[PROVIDED ENTRIES — start]
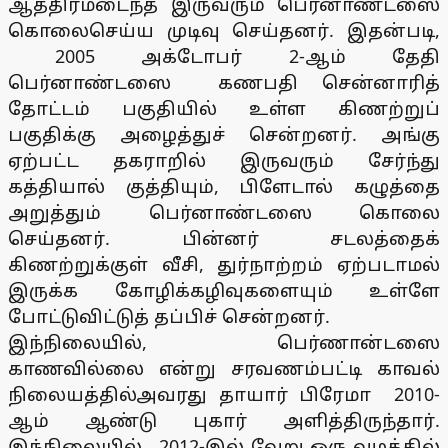
ஆத்திரமடைந்த இருவரும் பெர்னாண்டஸை
கொலைசெய்ய முடிவு செய்தனர். இதன்படி,
2005 அக்டோபர் 2-ஆம் தேதி
பெர்னாண்டஸை கணபதி சென்னாரித்
தோட்டம் பகுதியில் உள்ள கிணற்றுப்
பகுதிக்கு அழைத்துச் சென்றனர். அங்கு
ஏற்பட்ட தகராறில் இருவரும் சேர்ந்து
கத்தியால் குத்தியும், பிளேடால் கழுத்தை
அறுத்தும் பெர்னாண்டஸை கொலை
செய்தனர். பின்னர் சடலத்தைக்
கிணற்றுக்குள் வீசி, துர்நாற்றம் ஏற்படாமல்
இருக்க கோழிக்கழிவுகளையும் உள்ளே
போட்டுவிட்டுத் தப்பிச் சென்றனர்.
இந்நிலையில், பெர்ணான்டஸை
காணவில்லை என்று சரவணம்பட்டி காவல்
நிலையத்தில்அவரது தாயார் பிரேமா 2010-
ஆம் ஆண்டு புகார் அளித்திருந்தார்.
இந்நிலையில், 2012-இல் வேறு ஒரு வழக்கில்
[PROVIDED ENTRIES — finish]
** EXERCISE OBJECTIVE **
Only the lines from the one containing "கிணற்றுக்குள் வீசி, துர்நாற்றம் ஏற்படாமல்" through the last line of the records should appear, each written out exactly.

** EXERCISE SOLUTION **
கிணற்றுக்குள் வீசி, துர்நாற்றம் ஏற்படாமல்
இருக்க கோழிக்கழிவுகளையும் உள்ளே
போட்டுவிட்டுத் தப்பிச் சென்றனர்.
இந்நிலையில், பெர்ணான்டஸை
காணவில்லை என்று சரவணம்பட்டி காவல்
நிலையத்தில்அவரது தாயார் பிரேமா 2010-
ஆம் ஆண்டு புகார் அளித்திருந்தார்.
இந்நிலையில், 2012-இல் வேறு ஒரு வழக்கில்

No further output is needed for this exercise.